- Walt converses with the captive Krazy-8 in Jesse's basement.
- Episode no.: Season 1 Episode 3
- Directed by: Adam Bernstein
- Written by: Vince Gilligan
- Cinematography by: Rey Villalobos
- Editing by: Kelley Dixon
- Original air date: February 10, 2008
- Running time: 48 minutes

Guest appearances
- Max Arciniega as Krazy-8; Jessica Hecht as Gretchen Schwartz; Steven Michael Quezada as Steven Gomez; Carmen Serano as Carmen Molina; Julia Minesci as Wendy;

Episode chronology
| ← Previous "Cat's in the Bag..." | Next → "Cancer Man" |
- Breaking Bad season 1

= ...And the Bag's in the River =

"...And the Bag's in the River" is the third episode of the first season of the American television drama series Breaking Bad. Written by Vince Gilligan and directed by Adam Bernstein, it aired on AMC in the United States on February 10, 2008.

== Plot ==
Walt and Jesse clean up the bloody remains of Emilio while Krazy-8 remains locked up in the basement. While talking with Walt, Krazy-8 reveals that Jesse told him and Emilio about Walt's personal life. Walt then confronts Jesse, while the latter is smoking meth. Jesse angrily berates Walt for not performing his agreed upon task before driving away in a rage. Meanwhile, Skyler tells Marie that she is working on a new short story with a stoner character in it, and she asks her about marijuana. Marie assumes that Skyler thinks Walt Jr. is smoking pot, but Skyler insists that she was just talking about her story. Marie asks Hank to scare Walt Jr. straight, leading him to bring Walt Jr. to a motel to show how meth has corroded the teeth of a prostitute.

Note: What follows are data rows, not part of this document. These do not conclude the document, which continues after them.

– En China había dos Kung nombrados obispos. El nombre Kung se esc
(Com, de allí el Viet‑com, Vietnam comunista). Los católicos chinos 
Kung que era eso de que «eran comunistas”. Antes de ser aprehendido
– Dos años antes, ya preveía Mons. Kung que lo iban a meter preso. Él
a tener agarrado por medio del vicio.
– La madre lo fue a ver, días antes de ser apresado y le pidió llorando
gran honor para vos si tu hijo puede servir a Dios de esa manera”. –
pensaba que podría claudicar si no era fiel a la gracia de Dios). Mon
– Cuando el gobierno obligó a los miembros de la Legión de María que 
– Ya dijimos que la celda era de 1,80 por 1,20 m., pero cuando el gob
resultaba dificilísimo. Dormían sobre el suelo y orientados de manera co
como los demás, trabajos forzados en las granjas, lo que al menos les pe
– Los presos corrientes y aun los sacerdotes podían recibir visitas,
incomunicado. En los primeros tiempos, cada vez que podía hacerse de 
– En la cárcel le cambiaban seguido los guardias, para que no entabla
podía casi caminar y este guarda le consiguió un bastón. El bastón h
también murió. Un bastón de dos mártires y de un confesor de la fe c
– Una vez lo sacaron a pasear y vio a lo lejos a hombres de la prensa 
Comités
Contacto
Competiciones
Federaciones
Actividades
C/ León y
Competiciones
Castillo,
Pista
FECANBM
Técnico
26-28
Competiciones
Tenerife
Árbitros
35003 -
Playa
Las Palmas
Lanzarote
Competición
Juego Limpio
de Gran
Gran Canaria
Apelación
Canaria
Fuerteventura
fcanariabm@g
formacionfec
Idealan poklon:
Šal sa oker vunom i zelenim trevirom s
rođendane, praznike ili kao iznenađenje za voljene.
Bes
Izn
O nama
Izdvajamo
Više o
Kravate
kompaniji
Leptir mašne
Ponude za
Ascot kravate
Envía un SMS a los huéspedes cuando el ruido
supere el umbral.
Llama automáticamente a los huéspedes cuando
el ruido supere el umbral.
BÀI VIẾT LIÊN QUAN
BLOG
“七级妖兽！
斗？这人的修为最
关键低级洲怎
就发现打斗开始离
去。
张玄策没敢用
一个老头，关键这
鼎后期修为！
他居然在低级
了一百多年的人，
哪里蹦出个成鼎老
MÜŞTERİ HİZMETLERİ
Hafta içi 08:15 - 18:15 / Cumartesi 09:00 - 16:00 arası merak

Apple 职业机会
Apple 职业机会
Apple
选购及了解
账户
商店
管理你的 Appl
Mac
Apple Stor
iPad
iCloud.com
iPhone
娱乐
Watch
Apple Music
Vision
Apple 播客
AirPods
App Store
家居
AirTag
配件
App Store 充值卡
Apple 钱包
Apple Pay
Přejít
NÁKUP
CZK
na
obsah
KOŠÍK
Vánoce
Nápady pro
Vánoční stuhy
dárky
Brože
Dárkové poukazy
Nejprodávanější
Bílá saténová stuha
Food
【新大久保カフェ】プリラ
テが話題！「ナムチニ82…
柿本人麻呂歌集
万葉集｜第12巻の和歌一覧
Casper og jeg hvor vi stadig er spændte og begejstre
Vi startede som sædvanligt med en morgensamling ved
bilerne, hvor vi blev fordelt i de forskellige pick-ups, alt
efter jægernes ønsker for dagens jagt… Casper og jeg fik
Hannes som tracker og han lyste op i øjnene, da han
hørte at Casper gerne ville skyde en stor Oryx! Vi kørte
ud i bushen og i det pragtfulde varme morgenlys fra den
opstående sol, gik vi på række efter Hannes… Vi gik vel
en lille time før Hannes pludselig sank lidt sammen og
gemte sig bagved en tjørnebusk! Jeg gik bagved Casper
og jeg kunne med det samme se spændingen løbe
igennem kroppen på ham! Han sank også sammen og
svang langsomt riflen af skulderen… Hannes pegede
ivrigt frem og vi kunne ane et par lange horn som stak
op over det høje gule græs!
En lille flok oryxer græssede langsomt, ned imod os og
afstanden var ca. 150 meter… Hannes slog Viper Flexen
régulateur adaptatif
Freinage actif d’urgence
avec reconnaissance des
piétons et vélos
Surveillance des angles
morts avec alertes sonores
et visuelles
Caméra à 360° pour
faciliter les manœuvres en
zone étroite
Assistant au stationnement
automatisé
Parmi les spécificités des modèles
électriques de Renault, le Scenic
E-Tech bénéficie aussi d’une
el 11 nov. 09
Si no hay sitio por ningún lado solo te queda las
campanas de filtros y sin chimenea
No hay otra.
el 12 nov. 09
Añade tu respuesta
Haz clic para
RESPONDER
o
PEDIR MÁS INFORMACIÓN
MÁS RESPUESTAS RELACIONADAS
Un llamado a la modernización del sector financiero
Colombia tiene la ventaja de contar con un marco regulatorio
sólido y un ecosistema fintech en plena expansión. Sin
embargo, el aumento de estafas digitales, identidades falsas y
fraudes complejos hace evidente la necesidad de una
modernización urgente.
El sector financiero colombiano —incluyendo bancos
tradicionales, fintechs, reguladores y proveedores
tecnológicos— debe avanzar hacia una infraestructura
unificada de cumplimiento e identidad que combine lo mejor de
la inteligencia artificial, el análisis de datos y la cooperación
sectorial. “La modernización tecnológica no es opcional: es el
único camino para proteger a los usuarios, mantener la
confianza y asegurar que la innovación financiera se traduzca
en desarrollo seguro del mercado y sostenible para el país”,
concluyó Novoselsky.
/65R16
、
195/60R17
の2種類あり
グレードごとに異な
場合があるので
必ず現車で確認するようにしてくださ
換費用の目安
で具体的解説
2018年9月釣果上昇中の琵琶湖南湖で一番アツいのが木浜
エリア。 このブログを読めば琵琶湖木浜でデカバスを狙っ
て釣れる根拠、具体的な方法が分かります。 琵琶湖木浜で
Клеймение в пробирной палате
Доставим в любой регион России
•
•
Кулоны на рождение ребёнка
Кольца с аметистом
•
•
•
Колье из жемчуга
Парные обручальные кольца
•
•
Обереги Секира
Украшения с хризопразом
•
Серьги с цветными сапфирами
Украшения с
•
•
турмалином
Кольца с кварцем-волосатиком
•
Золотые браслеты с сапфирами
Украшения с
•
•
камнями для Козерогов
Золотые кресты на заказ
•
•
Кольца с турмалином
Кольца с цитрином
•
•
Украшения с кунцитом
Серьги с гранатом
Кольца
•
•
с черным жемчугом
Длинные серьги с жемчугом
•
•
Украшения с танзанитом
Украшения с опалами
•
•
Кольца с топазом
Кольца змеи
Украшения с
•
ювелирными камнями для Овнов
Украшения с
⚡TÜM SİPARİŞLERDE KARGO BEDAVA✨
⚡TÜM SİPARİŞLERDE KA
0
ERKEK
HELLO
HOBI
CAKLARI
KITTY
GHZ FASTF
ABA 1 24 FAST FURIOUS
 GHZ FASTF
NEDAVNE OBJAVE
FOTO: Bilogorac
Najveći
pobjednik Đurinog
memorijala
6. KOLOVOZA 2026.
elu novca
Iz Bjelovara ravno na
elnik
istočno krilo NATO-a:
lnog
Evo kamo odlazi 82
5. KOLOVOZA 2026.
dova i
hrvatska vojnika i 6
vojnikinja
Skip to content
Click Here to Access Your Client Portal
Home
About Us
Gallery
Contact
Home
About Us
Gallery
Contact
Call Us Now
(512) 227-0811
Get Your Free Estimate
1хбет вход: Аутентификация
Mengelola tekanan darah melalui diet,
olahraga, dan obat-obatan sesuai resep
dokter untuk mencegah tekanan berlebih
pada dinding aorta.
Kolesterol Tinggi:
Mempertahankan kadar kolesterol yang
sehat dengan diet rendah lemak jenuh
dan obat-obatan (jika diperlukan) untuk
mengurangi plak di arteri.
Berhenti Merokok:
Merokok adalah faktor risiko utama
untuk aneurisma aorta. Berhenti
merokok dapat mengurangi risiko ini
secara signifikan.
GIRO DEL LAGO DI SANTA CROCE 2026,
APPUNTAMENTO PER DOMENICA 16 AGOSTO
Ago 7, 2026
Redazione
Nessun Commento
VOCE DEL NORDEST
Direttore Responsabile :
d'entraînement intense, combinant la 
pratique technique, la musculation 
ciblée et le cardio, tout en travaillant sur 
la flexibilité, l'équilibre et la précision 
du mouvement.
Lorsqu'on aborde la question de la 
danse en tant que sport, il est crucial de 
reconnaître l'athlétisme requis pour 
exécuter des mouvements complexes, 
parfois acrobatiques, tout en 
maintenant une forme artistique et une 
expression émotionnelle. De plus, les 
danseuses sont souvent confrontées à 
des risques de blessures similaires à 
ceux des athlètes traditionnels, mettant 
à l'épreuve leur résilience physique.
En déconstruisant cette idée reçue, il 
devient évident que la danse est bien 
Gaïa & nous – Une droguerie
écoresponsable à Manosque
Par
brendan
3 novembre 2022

Still at Jesse's house, Walt phones Skyler to apologize for still being out late, falsely claiming that he is working over at the car wash. Skyler informs Walt that she knows he quit his job there two weeks previously and angrily tells him to not come home. Walt weighs the pros and cons of killing Krazy-8. While delivering food to him, Walt suffers a violent coughing fit and collapses on the basement floor, the plate holding the food shattering on the concrete floor. After he regains consciousness, Walt sadly reveals to Krazy-8 that he has lung cancer. Feeling a bond with Krazy-8 from their conversation, Walt decides to let him go. While retrieving the key to the bike lock which is holding Krazy-8 captive, Walt realizes that there is a large shard missing from the broken plate, hinting that Krazy-8 obtained it while Walt was unconscious and plans to use it as a weapon. Walt tearfully confronts him, only for Krazy-8 to attack him with the broken piece of plate, forcing Walt to garrote him to death with the bike lock. Krazy-8 manages to stab him in the leg with the shard of plate during the struggle. Walt returns home to find Skyler sitting on the bed crying. He says he has something to tell her.

Meanwhile, Hank and several DEA agents discover the cook site in the desert along with Krazy-8's car. Inside the car, they find the small bag of crystal meth cooked by Walt. The family of Native Americans shares the lab mask the young girl found in the previous episode.

== Production ==
The episode was written by Vince Gilligan, and directed by Adam Bernstein; it aired on AMC in the United States and Canada on February 10, 2008.

The episode title is a part of a line from the 1957 film Sweet Smell of Success, in which a character reports that he resolved an issue. It means that Walt kills Krazy-8.

J.J. Hunsecker: "That means you've got a plan. Can you deliver?"
Sidney Falco: "Tonight, before you go to bed. The cat's in the bag and the bag's in the river."

== Critical reception ==
Seth Amitin of IGN gave the episode a rating of 8.9 out of 10 commenting: "If you put every episode of every TV show in existence and rolled it up into one giant ball, we doubt you'd come out with anything as intense as that one minute of television where Walt killed Crazy-8[sic]." Donna Bowman of The A.V. Club gave the episode an "A−", saying: "All the heavy stuff I loved so much and described above -- yet this was also an episode full of hilarious lines."

In 2019, The Ringer ranked "...And the Bag's in the River" as the 10th best out of the 62 total Breaking Bad episodes. Vulture ranked it 22nd overall.